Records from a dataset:
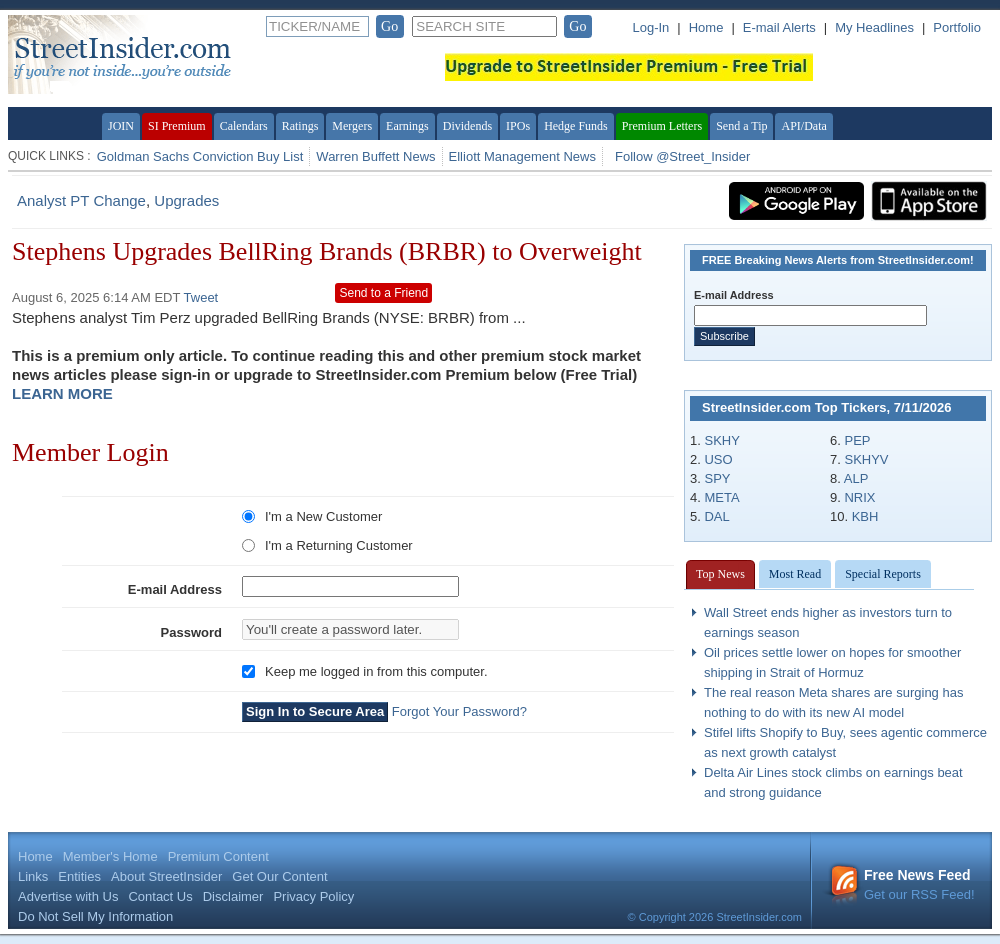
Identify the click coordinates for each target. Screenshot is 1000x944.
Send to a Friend (383, 293)
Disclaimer (233, 896)
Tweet (201, 297)
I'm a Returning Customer (339, 545)
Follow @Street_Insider (682, 156)
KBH (865, 516)
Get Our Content (279, 876)
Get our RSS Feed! (902, 884)
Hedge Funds (576, 126)
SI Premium (177, 126)
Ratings (300, 126)
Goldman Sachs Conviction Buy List (200, 156)
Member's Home (110, 856)
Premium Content (218, 856)
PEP (857, 440)
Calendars (244, 126)
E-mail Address (175, 589)
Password (191, 632)
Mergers (352, 126)
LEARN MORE (62, 393)
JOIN (121, 126)
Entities (79, 876)
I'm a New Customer (323, 516)
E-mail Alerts (779, 27)
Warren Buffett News (375, 156)
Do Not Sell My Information (95, 916)
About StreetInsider (166, 876)
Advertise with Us (68, 896)
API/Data (803, 126)
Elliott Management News (522, 156)
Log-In (650, 27)
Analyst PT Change (81, 200)
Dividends (467, 126)
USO (718, 459)
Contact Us (160, 896)
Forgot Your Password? (459, 711)
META (721, 497)
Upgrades (186, 200)
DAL (716, 516)
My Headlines (874, 27)
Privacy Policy (313, 896)
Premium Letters (662, 126)
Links (33, 876)
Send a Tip (741, 126)
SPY (717, 478)
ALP (856, 478)
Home (706, 27)
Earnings (407, 126)
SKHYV (866, 459)
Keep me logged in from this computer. (376, 671)
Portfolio (957, 27)
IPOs (518, 126)
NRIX (859, 497)
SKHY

> _WHAT NEEDS TO BE DONE_
Find the word "Premium" in the data and show each line that holds it.

> _RESPONSE BOX_
SI Premium (177, 126)
Premium Content (218, 856)
Premium Letters (662, 126)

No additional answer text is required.